→ Problem description
What lines of the data below hold "default"? Show them.
Exercise inputs: Begin
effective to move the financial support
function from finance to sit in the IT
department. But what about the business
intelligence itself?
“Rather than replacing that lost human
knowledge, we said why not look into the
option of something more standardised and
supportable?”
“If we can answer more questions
Exercise inputs: End
Exercise inputs: Begin
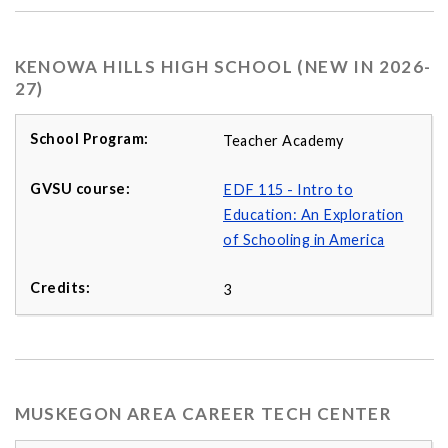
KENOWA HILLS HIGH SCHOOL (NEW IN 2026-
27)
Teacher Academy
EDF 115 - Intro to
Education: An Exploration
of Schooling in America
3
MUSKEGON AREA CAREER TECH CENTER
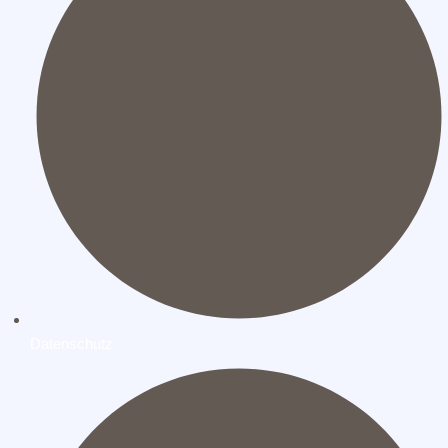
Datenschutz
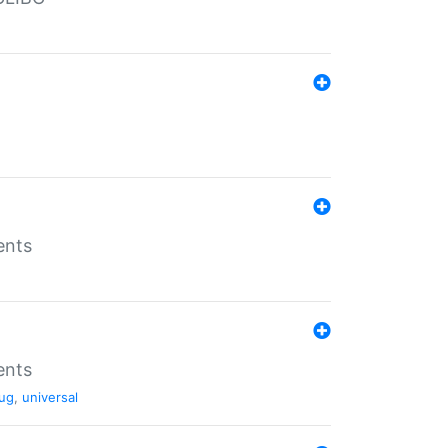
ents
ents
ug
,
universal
Exercise inputs: End
Exercise inputs: Begin
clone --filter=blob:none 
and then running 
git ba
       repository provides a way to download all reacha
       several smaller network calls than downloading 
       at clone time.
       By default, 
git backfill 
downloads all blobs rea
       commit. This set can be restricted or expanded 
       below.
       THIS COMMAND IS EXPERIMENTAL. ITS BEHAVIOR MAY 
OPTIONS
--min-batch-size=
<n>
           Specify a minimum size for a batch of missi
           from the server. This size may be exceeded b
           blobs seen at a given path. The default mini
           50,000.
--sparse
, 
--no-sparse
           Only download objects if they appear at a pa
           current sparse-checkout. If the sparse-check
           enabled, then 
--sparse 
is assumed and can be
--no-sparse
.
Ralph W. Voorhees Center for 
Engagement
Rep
Exercise inputs: End
→ Answer space
       By default, 
           blobs seen at a given path. The default mini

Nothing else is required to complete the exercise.